The link is https://redirect.viglink.com/?format=go&jsonp=vglnk_156458399665814&key=6c4bb3b8c72a0e622055a964efc64f94&libId=jyrca2b0010006xb000DAbtz4yls0&loc=https%3A%2F%2Fwww.snowblowerforum.com%2Fforum%2Fmurray-snowblowers%2F120401-noma-signature-manual.html&v=1&opt=true&out=https%3A%2F%2Fwww.dropbox.com%2Fs%2Fqo78ci6jiqzla9r%2FNOMA%2520Singnature%25201.pdf%3Fdl%3D1&ref=https%3A%2F%2Fwww.google.com%2F&title=NOMA%20Signature%20Manual%20-%20Snowblower%20Forum%20%3A%20Snow%20Blower%20Forums&txt=https%3A%2F%2Fwww.dropbox.com%2Fs%2Fqo78ci6jiq...e%25201.pdf%3Fdl%3D1

When chasing down parts, you should expect that some of the part numbers have been discontinued, but oftentimes a part number will be superseded by a newer one, for the identical part. It can be a challenge, but Google the part numbers you need, and see what you can find.

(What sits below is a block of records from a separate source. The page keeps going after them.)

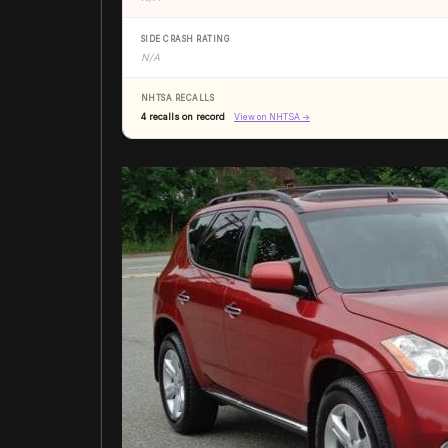
SIDE CRASH RATING
N/A
NHTSA RECALLS
4 recalls on record
View on NHTSA →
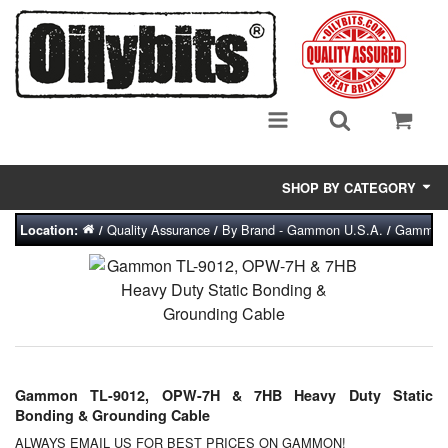
SHOP BY CATEGORY
Quality Assurance
By Brand - Gammon U.S.A.
Gammon T
Location:
/
/
/
Adsorbent Media
Air Eliminators
Biocides/Additives (Fuel)
Cabinets (Fuel Samples)
Gammon TL-9012, OPW-7H & 7HB Heavy Duty Static
Centrifuges
Bonding & Grounding Cable
ALWAYS EMAIL US FOR BEST PRICES ON GAMMON!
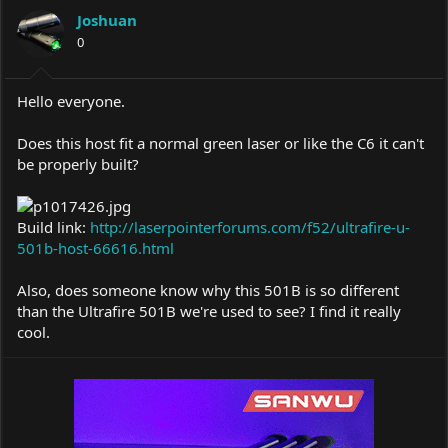
a
t
Joshuan
d
d
s
0
a
t
t
a
e
r
Hello everyone.
t
e
Does this host fit a normal green laser or like the C6 it can't
r
be properly built?
Build link:
http://laserpointerforums.com/f52/ultrafire-u-
501b-host-66616.html
Also, does someone know why this 501B is so different
than the Ultrafire 501B we're used to see? I find it really
cool.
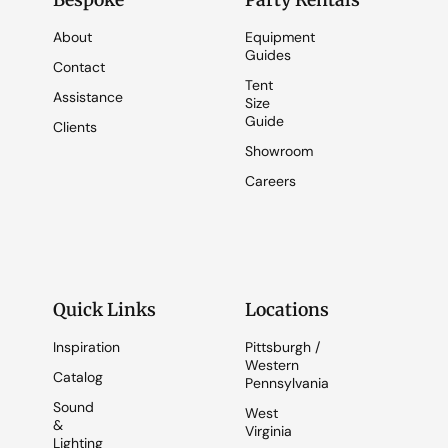
Bespoke
Party Rentals
About
Equipment
Guides
Contact
Tent
Assistance
Size
Guide
Clients
Showroom
Careers
Quick Links
Locations
Inspiration
Pittsburgh /
Western
Catalog
Pennsylvania
Sound
West
&
Virginia
Lighting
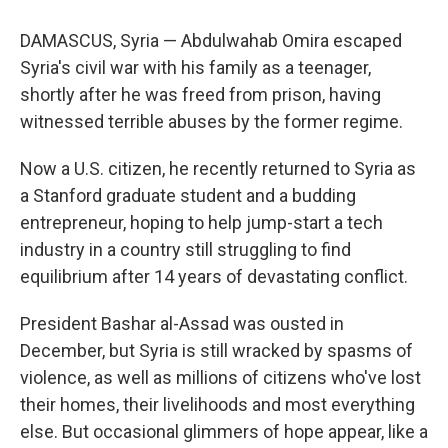
DAMASCUS, Syria — Abdulwahab Omira escaped
Syria's civil war with his family as a teenager,
shortly after he was freed from prison, having
witnessed terrible abuses by the former regime.
Now a U.S. citizen, he recently returned to Syria as
a Stanford graduate student and a budding
entrepreneur, hoping to help jump-start a tech
industry in a country still struggling to find
equilibrium after 14 years of devastating conflict.
President Bashar al-Assad was ousted in
December, but Syria is still wracked by spasms of
violence, as well as millions of citizens who've lost
their homes, their livelihoods and most everything
else. But occasional glimmers of hope appear, like a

Good luck with that project, and if you need any additional help, post more questions to this thread. Even in these unbearably hot _dog days_ of August, you have a collection of die-hard snowblower enthusiasts who check this board regularly, and are a bunch of good folks, eager to help. :thumbsup:.
.


----------



## Bangorsmitty (Jul 30, 2019)

I appreciate the help. I did download that manual. I'll get started tonight and i'm sure i'll be in touch! Thanks again.


----------